Je suis très très impatiente. C’est associé à une sorte d’hyperactivité du ciboulot. J’ai du mal à me concentrer sur une activité… il faut que je « change » toutes les 45 mn maxi. Si je lis, au bout de 40 pages, je dois passer à autre chose. Quand je regarde un film ou une série, je gigote dans tous les sens ; c’est une des raisons pour lesquelles je ne vais plus en salle, d’ailleurs. Rester assiste pendant deux heures sans bouger… impossible ! Ça me stresse, ça me démange, ça m’exaspère et j’en perds mon intérêt pour le film. Toutes mes occupations sont « découpées » en tranches de 45 minutes !

z01

Je déteste ne rien faire, je ne supporte pas, ça m’agace au plus haut point, c’est gâcher du temps, dans cette vie qui passe si vite.
Ainsi, pour mes rendez-vous, j’arrive toujours pile poil à l’heure et si je dois attendre, cela me rend de mauvaise humeur qu’on puisse ne pas respecter la même politesse. Il a fallu déployer beaucoup d’efforts pour parvenir à me calmer quand j’avais des entretiens professionnels et à ne pas balancer au recruteur « Ah ben quand même ! », ce qui m’arrive chez les médecins débordés ou quand quelqu’un arrive en retard à la maison…

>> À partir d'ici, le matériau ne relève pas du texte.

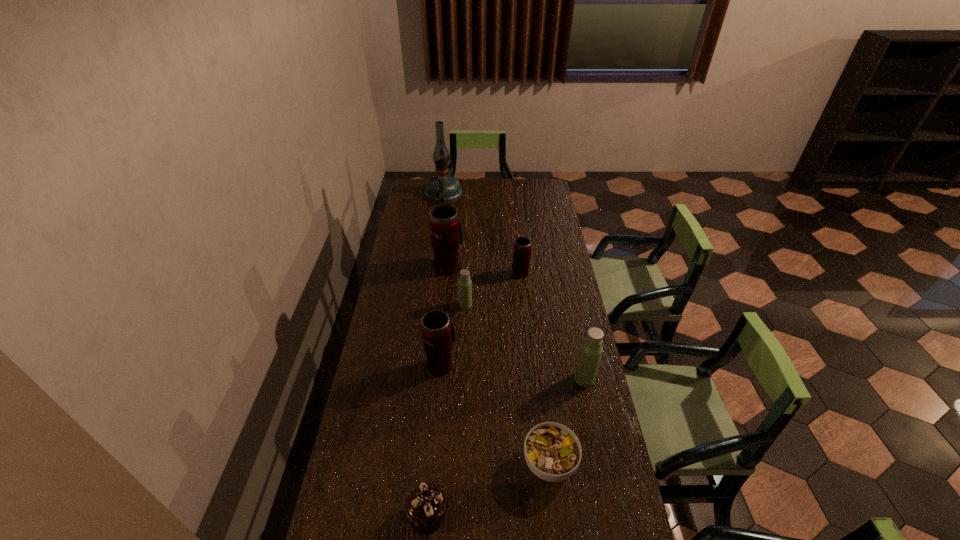 Locate an element on the screen. vacant area located 0.220m on the side with the handle of the second biggest red thermos bottle is located at coordinates (445, 310).

This screenshot has height=540, width=960. I want to click on vacant position located on the side with the handle of the second biggest red thermos bottle, so click(x=446, y=305).

Identify the location of blank space located on the front of the bigger light thermos bottle. (598, 444).

This screenshot has width=960, height=540. Find the location of `vacant area located 0.210m on the side with the handle of the second thermos bottle from right to left`. vacant area located 0.210m on the side with the handle of the second thermos bottle from right to left is located at coordinates (524, 315).

This screenshot has height=540, width=960. I want to click on vacant point located 0.160m on the left of the fourth farthest object, so click(x=420, y=305).

Where is `free spot located on the left of the nearest object`? Image resolution: width=960 pixels, height=540 pixels. free spot located on the left of the nearest object is located at coordinates (373, 516).

The width and height of the screenshot is (960, 540). I want to click on vacant area situated 0.090m on the right of the shortest object, so click(607, 463).

Image resolution: width=960 pixels, height=540 pixels. Find the location of `object positioned at the far edge`. object positioned at the far edge is located at coordinates (442, 188).

Locate an element on the screen. object at the left edge is located at coordinates (442, 188).

At what (x,y) coordinates should I click in order to perform the action: click on thermos bottle present at the right edge. Please return your answer as a coordinate pair (x, y). This screenshot has height=540, width=960. Looking at the image, I should click on (591, 349). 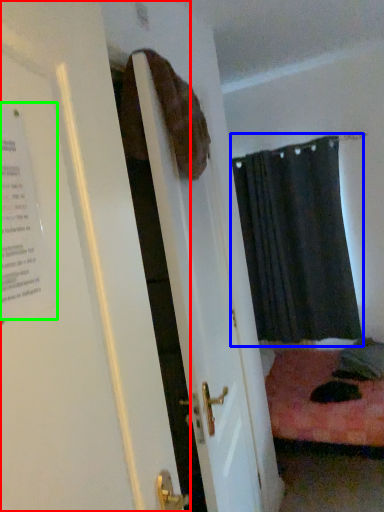 Question: Estimate the real-world distances between objects in this image. Which object is farther from door (highlighted by a red box), curtain (highlighted by a blue box) or poster (highlighted by a green box)?

Choices:
 (A) curtain
 (B) poster

Answer: (A) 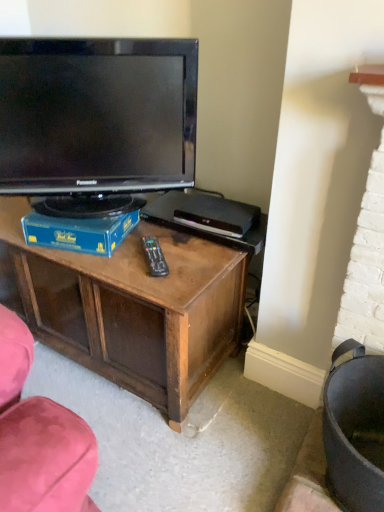 In order to click on blank space above blue cardboard box at center (from a real-world perspective) in this screenshot , I will do tap(89, 207). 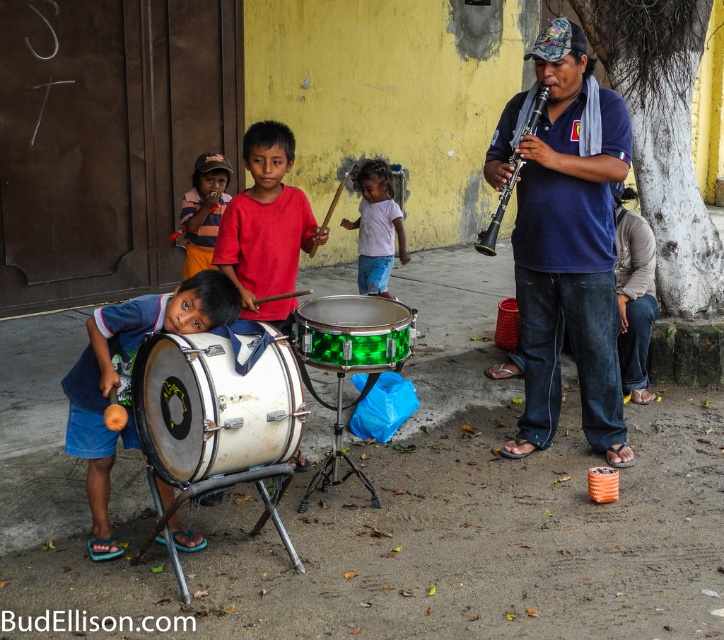 Measure the distance between point (x=140, y=353) and camera.

A distance of 3.43 meters exists between point (x=140, y=353) and camera.

Is white matte drum at lower left wider than matte white drum at lower left?

No, white matte drum at lower left is not wider than matte white drum at lower left.

Identify the location of white matte drum at lower left. The width and height of the screenshot is (724, 640). (214, 401).

Between white matte drum at lower left and green glossy drum at center, which one is positioned lower?

Positioned lower is white matte drum at lower left.

Consider the image. Can you confirm if white matte drum at lower left is wider than green glossy drum at center?

Indeed, white matte drum at lower left has a greater width compared to green glossy drum at center.

Is point (214, 406) closer to viewer compared to point (383, 310)?

Yes.

You are a GUI agent. You are given a task and a screenshot of the screen. Output one action in this format:
    pyautogui.click(x=<x>, y=<y>)
    Task: Click on the white matte drum at lower left
    This screenshot has width=724, height=640.
    Given the screenshot: What is the action you would take?
    pyautogui.click(x=214, y=401)

Is point (177, 364) farther from camera compared to point (214, 208)?

No.

Is white matte drum at lower left to the right of striped cotton shirt at center from the viewer's perspective?

Indeed, white matte drum at lower left is positioned on the right side of striped cotton shirt at center.

Is point (258, 392) positioned in front of point (197, 264)?

Yes, it is.

Identify the location of white matte drum at lower left. (x=214, y=401).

Je supporte la plage pendant deux heures maxi, sachant que je profite du soleil un petit quart d’heure, ensuite je vais nager, puis je reviens sécher et bronzoter un peu, ce qui constitue en fait plusieurs périodes différentes… Et, comme mon mari est comme moi, rapidement, on se regarde et on se dit « Bon, on se tire ? » et nous voilà partis pour de nouvelles aventures. Au restaurant, je crois qu’il est pire que moi… il déteste attendre entre deux services !

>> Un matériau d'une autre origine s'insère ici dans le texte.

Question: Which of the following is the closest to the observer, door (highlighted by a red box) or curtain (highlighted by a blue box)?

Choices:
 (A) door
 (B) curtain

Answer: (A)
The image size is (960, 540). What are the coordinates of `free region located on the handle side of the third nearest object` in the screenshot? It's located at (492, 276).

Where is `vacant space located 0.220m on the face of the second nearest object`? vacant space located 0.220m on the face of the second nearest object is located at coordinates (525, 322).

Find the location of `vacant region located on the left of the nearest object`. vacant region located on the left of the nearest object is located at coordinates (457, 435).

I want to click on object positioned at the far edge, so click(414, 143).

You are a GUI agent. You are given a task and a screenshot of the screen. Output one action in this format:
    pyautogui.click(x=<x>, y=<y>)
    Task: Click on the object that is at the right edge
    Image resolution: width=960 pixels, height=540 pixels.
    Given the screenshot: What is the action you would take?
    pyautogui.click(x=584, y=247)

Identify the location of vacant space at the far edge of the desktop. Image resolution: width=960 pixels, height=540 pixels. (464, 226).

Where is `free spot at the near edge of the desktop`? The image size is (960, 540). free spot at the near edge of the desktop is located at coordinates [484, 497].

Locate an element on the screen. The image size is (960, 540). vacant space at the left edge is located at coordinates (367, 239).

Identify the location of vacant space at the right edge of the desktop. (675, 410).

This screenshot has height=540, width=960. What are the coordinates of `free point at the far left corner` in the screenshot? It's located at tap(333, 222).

A l'ordi... je me lève toutes les demi-heures pour faire quelques pas, quelques étirements, boire un thé, arroser les plantes, passer un coup de plumeau...

Dans les transports en commun, quand je devais traverser toute la ville… j’emportais un livre, mais pas facile de lire, trop de distractions. Cela dit, surveiller un type un peu chelou, ça permettait de s'occuper… Dans ma voiture, c’est différent ; la conduite exige un minimum de concentration, j’y parviens en me défoulant (autrefois avec la musique, maintenant en insultant tout le monde dans le secret de mon habitacle), et dans les embouteillages, j’admire les beaux immeubles et je fais plein de découvertes.

z02

Avec les enfants et les petits-enfants… oh la la… j’adore jouer avec eux, mais, toujours au bout de 30 à 45 minutes, faut qu’on change de plan, car ça me barbe ! Avec les gosses, c’est pas un problème, heureusement ! Au contraire, plus on fait de trucs, plus ils sont contents !
Il n’y a guère… qu’à l’aéroport que je reste patiente. D’abord l’attente est ponctuée d’étapes : chercher les guichets, les portes, faire l’enregistrement, passer les contrôles d’identité… Finalement, une fois en salle d’embarquement, parfois il ne reste plus beaucoup de temps à attendre. Mais si ça arrive, ça va… je regarde les gens, je pense à l’avion (j’adore les avions), à la destination qui m’attend… J’adore !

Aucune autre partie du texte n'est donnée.